[Material supplied]
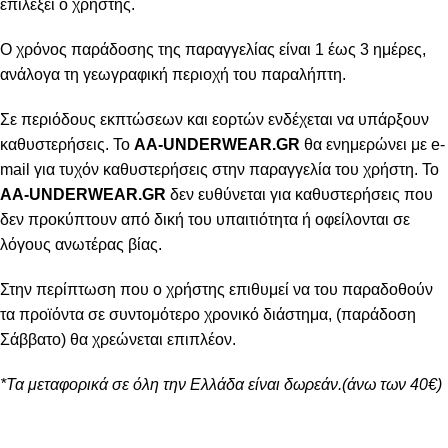
επιλέξει ο χρήστης.
Ο χρόνος παράδοσης της παραγγελίας είναι 1 έως 3 ημέρες,
ανάλογα τη γεωγραφική περιοχή του παραλήπτη.
Σε περιόδους εκπτώσεων και εορτών ενδέχεται να υπάρξουν
καθυστερήσεις. Το
AA-UNDERWEAR.GR
θα ενημερώνει με e-
mail για τυχόν καθυστερήσεις στην παραγγελία του χρήστη. Το
AA-UNDERWEAR.GR
δεν ευθύνεται για καθυστερήσεις που
δεν προκύπτουν από δική του υπαιτιότητα ή οφείλονται σε
λόγους ανωτέρας βίας.
Στην περίπτωση που ο χρήστης επιθυμεί να του παραδοθούν
τα προϊόντα σε συντομότερο χρονικό διάστημα, (παράδοση
Σάββατο) θα χρεώνεται επιπλέον.
*Τα μεταφορικά σε όλη την Ελλάδα είναι δωρεάν.(άνω των 40€)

[Your goal]
Keep only the lines from the line with "Ο χρόνος παράδοσης" to the end of the records above, and repeat them exactly.

[Exercise output]
Ο χρόνος παράδοσης της παραγγελίας είναι 1 έως 3 ημέρες,
ανάλογα τη γεωγραφική περιοχή του παραλήπτη.
Σε περιόδους εκπτώσεων και εορτών ενδέχεται να υπάρξουν
καθυστερήσεις. Το
AA-UNDERWEAR.GR
θα ενημερώνει με e-
mail για τυχόν καθυστερήσεις στην παραγγελία του χρήστη. Το
AA-UNDERWEAR.GR
δεν ευθύνεται για καθυστερήσεις που
δεν προκύπτουν από δική του υπαιτιότητα ή οφείλονται σε
λόγους ανωτέρας βίας.
Στην περίπτωση που ο χρήστης επιθυμεί να του παραδοθούν
τα προϊόντα σε συντομότερο χρονικό διάστημα, (παράδοση
Σάββατο) θα χρεώνεται επιπλέον.
*Τα μεταφορικά σε όλη την Ελλάδα είναι δωρεάν.(άνω των 40€)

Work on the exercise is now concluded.